Nestlé is piloting the use of VR in product development, experimenting with tools and technologies that will enable them to create and quickly test product prototypes across the metaverse and Web3.
The company says it will not halt the creation of real-world product prototyping, but it’s hoped that this expansion into the virtual world will streamline the product creation process and allow developers to track key metrics more easily.
Most recently, Nestlé leveraged AI to analyze data from social media and digital resources, then used these insights to develop Nescafé Dalgona coffee mixes and Nesvita plant probiotic supplements.

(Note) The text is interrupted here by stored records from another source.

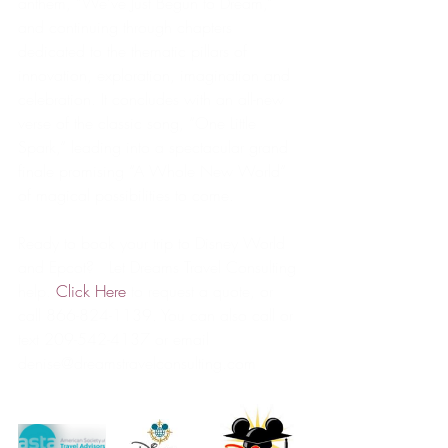
anthem, “We’ve Just Begun to Dream,” 
and continuing through chapters 
dedicated to the thematic pillars of 
innovation, exploration, imagination and 
celebration. It concludes with an all-new 
verse of the classic song, “One Little 
Spark,” leading into a spectacular grand 
finale promising “A Whole New World” 
of magical possibilities to come.  
Ready to book your trip to Disney World 
and Epcot?   Let Dreams Travel Consulting 
help. 
Click Here
 to request a quote, or 
call 866-824-1139. You can also call or 
text 209-542-4137 or email 
denise@dreamstravelconsulting.com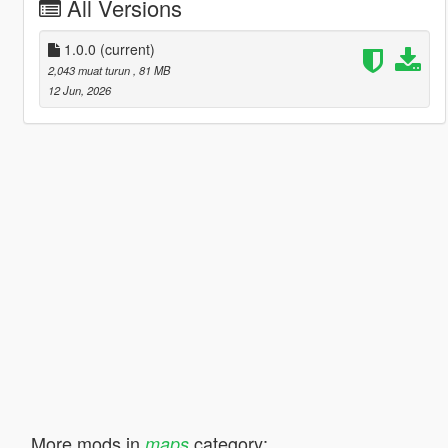
All Versions
1.0.0
(current)
2,043 muat turun
, 81 MB
12 Jun, 2026
More mods in
category:
maps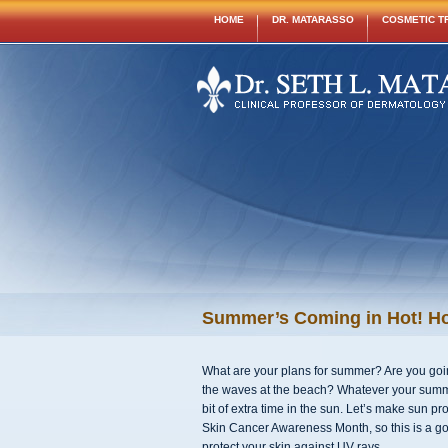
HOME
DR. MATARASSO
COSMETIC T
Summer’s Coming in Hot! Ho
What are your plans for summer? Are you going
the waves at the beach? Whatever your summer
bit of extra time in the sun. Let’s make sun pr
Skin Cancer Awareness Month, so this is a go
protect your skin against UV rays.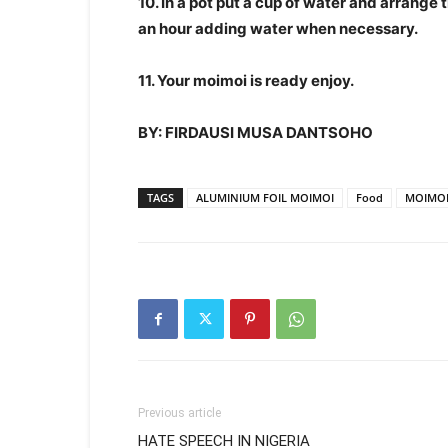
10. In a pot put a cup of water and arrange 
an hour adding water when necessary.
11. Your moimoi is ready enjoy.
BY: FIRDAUSI MUSA DANTSOHO
TAGS
ALUMINIUM FOIL MOIMOI
Food
MOIMO
Previous article
HATE SPEECH IN NIGERIA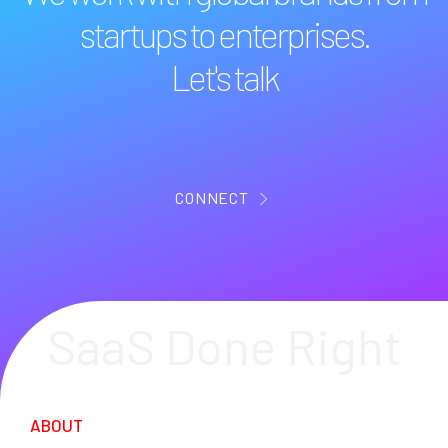
startups to enterprises.
Let's talk
CONNECT
SaaS Done Right
ABOUT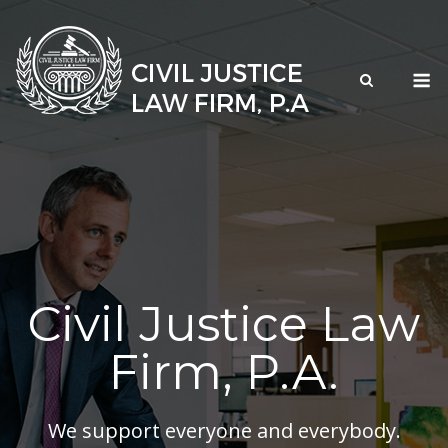
Skip
to
content
M
Civil Justice Law
Firm, P.A.
We support everyone and everybody.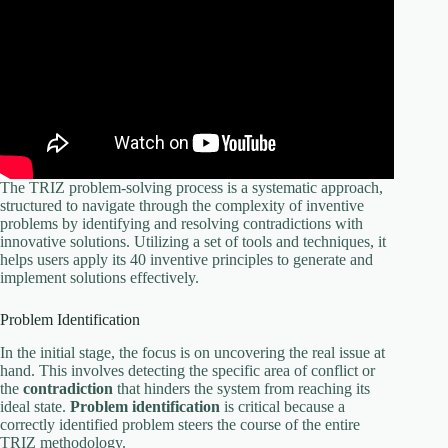
The TRIZ problem-solving process is a systematic approach,
structured to navigate through the complexity of inventive
problems by identifying and resolving contradictions with
innovative solutions. Utilizing a set of tools and techniques, it
helps users apply its 40 inventive principles to generate and
implement solutions effectively.
Problem Identification
In the initial stage, the focus is on uncovering the real issue at
hand. This involves detecting the specific area of conflict or
the
contradiction
that hinders the system from reaching its
ideal state.
Problem identification
is critical because a
correctly identified problem steers the course of the entire
TRIZ methodology.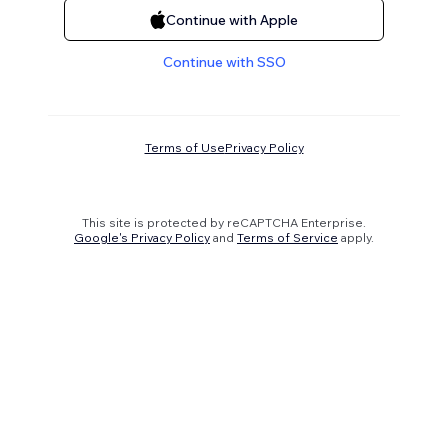
Continue with Apple
Continue with SSO
Terms of Use
Privacy Policy
This site is protected by reCAPTCHA Enterprise.
Google's Privacy Policy
and
Terms of Service
apply.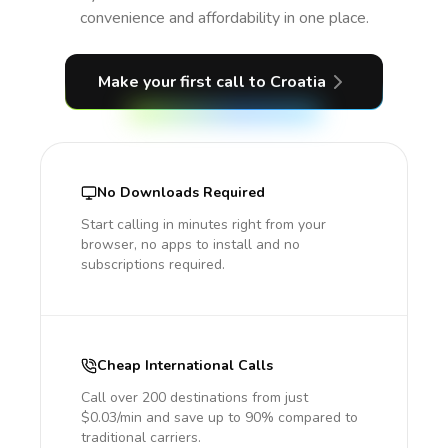
convenience and affordability in one place.
Make your first call
to Croatia
No Downloads Required
Start calling in minutes right from your
browser, no apps to install and no
subscriptions required.
Cheap International Calls
Call over 200 destinations from just
$0.03/min and save up to 90% compared to
traditional carriers.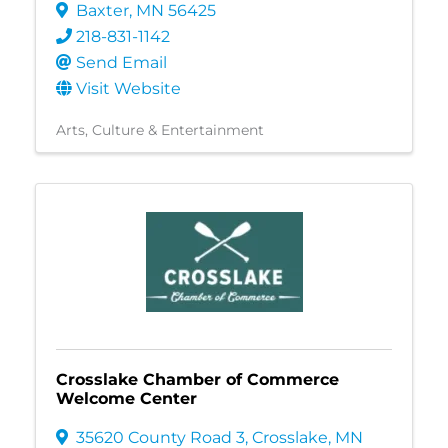
Baxter
,
MN
56425
218-831-1142
Send Email
Visit Website
Arts, Culture & Entertainment
Crosslake Chamber of Commerce
Welcome Center
35620 County Road 3
,
Crosslake
,
MN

The virtual prototypes could take this process to the next level, Nestlé says, and will hopefully allow developers to track and test consumers’ perceptions of new products as they interact with them in the metaverse or Web3 space.
“While creating and testing physical prototypes remains key, virtual capabilities help our product developers quickly see if they've hit the mark with a new product, saving time, effort, and materials,” said Nestlé S.A. chief technology officer, Stefan Palzer, in a blog post on the company's website.
The company has been experimenting with virtual reality and immersive experiences for some time – in 2015, for example, Nescaf leveraged a Google Viewer to ‘transport’ consumers to Brazilian coffee fields via their phones – but these efforts have intensified and grown more sophisticated as the technology has evolved.
The company recently turned to VR solutions to optimize its shelving and merchandising efforts for its pet food division, Purina. Using planogram data provided by Blue Yonder, the implementation leverages a 3DVRS’ (VR) Headset solution to allow retailer associates to meet and interact in the metaverse, share best practices, accelerate execution, and look over store allocations wherever they’re physically located in the world.
Elsewhere in the market, companies such as L’Oréal are setting the stage for a more significant expansion into VR, recently rolling out an augmented reality platform for those with limited hand and arm mobility as well as a platform that allows users to create a full-body 3D avatar and use it in the metaverse.
VR and AR experiences also remain a staple marketing effort for a number of CGs. In the run-up to the 2022 holiday season, for example, PepsiCo N.A. and Frito-Lay’s invited consumers to a new digital Holiday Village, featuring Frito-Lay's limited-time snacks and the opportunity to “try on” branded merch through a Snapchat-enabled Portrait Studio.